Suzanne’s medical oncologist referred her to see a palliative care physician six months before she died. What she wanted and needed was to talk to a palliative care physician about the end stage of her disease, the situations she was likely to encounter and the decisions she (and I) would likely have to make.Īs a practical matter what we found was that it was impossible to get assigned to a palliative care physician while she was still under active treatment. In Suzanne’s case she did get an assessment by a social worker about five months before her death, but it concerned her physical needs while she remained at home, which were minimal. However, according to the Canadian Cancer Society, about 40 percent of cancer patients in the province do not receive any palliative assessment in the last year of their lives.

Officially in Ontario, palliative care can begin at any point in the progress of the disease. In Suzanne’s case this would have meant roughly two and a half years before she died. The American Society of Clinical Oncology recommends that patients with advanced cancer receive palliative care soon after diagnosis. But she had not been allowed by the health system to meet with a palliative care physician who could prepare us for her final days.

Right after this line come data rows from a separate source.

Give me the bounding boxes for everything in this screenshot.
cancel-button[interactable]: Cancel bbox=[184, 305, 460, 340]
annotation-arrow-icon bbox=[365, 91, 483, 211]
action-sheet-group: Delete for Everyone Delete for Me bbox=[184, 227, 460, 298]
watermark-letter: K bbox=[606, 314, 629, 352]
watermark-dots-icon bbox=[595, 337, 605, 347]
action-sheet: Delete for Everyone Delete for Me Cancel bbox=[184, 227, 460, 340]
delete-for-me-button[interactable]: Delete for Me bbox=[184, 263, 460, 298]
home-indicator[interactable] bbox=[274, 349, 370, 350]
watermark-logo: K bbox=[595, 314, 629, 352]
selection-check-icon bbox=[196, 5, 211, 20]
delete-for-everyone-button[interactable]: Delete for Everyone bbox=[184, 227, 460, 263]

#If its alright id like to kick it with you all night how to
She had made a new will, shown me how to cook the spaghetti sauce our son Alex consumes by the litre, picked her cemetery plot and chosen the engraving for her own tombstone. Suzanne had done everything she could to prepare for her death. But we had never been allowed to meet with a palliative care physician until that hurried consultation in Emergency the previous day. Why was I so surprised? I later learned that this situation is not unusual for cancer patients in the final days. I had never imagined that in her final days, she would not be given the most rudimentary stuff of life that I would have to stand and watch that happen. The moment that Suzanne told me she had found a lump in her breast the moment it was diagnosed as cancer the moment sixteen months later we learned that it had metastasized all of these moments are indelibly etched in me with grief and shock.īut having attended every doctor’s appointment, waited outside the surgical theatre, sat through each chemotherapy session, gone to the radiation appointments, sat many times by Suzanne’s bedside in Emergency – and walked with her, travelled with her, laughed with her, swum with her and talked with her for many long hours during it all – the news that she would be cut off from food and drink came with a glance at a chart. When I asked the nurse about it, she checked the chart and said simply that the doctor had not ordered it. I immediately noticed that she was no longer being hydrated.

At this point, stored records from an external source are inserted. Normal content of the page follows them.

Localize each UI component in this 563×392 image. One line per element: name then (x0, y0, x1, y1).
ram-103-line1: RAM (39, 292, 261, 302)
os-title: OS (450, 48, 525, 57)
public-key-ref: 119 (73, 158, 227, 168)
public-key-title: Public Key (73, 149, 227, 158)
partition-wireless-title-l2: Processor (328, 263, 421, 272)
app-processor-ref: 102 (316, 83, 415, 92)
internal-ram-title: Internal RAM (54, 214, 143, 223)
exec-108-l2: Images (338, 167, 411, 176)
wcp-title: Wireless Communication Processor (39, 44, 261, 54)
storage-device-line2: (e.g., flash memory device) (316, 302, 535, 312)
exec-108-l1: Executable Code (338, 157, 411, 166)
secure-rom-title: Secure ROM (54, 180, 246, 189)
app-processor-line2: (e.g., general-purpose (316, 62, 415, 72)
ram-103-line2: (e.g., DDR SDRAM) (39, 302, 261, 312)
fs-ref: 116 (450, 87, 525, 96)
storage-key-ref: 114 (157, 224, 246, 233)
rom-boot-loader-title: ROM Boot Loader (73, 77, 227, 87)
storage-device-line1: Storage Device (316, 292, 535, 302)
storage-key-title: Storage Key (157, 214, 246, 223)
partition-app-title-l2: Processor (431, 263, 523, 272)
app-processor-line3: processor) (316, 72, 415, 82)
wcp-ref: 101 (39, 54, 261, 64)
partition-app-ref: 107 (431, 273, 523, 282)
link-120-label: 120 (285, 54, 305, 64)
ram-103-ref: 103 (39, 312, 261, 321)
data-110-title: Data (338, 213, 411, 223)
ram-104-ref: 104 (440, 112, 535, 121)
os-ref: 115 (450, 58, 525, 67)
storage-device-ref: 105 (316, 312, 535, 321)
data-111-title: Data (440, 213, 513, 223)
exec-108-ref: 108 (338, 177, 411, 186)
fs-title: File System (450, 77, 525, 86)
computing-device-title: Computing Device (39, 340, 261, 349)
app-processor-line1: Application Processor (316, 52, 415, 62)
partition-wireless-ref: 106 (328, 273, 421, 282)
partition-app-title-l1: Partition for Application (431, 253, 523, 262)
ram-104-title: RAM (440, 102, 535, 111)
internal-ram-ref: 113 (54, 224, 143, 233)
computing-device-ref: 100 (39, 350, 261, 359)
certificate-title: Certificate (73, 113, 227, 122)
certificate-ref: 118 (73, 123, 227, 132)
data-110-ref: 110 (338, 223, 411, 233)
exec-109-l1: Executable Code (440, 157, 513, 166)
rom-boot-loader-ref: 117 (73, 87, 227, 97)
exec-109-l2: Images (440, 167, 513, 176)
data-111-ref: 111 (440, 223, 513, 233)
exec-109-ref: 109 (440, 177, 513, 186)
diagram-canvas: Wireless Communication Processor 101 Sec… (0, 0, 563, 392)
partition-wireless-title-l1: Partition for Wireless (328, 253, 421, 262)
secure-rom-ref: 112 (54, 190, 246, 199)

That came in the evening of the next day, when I returned from an excursion home to feed the kids and found Suzanne had been moved to the cancer ward. The doctor told me that at this stage in the disease, it would only “feed the cancer.” When I replied that this must mean Suzanne was close to death, the doctor answered – rather implausibly, I thought – that hunger strikers often survived for many weeks.īut this wasn’t the moment of greatest shock. And yet, it was only the next morning in Emergency that she and I met for the first time with a palliative care physician – someone specifically trained to attend to the needs of the dying.īy this point, Suzanne had not eaten in a day and a half, and I asked the doctor out of Suzanne’s hearing whether they would be feeding her intravenously. It had been clear for at least six months that Suzanne, whose cancer had metastasized to her skull and was pressing on her brain, had entered the closing stage of her terminal illness. She was obviously quite thirsty and when I asked one of the Emergency physicians to start hydrating her intravenously, he quickly arranged for that to happen. By the time the ambulance got her to Emergency, she was largely immobile and had great difficulty speaking. Suzanne had collapsed at home after having prepared her breakfast but finding herself unable to eat.

In the four years I accompanied my wife Suzanne as she endured the diagnoses and treatment for breast cancer, the most shocking moment came just five days before she died.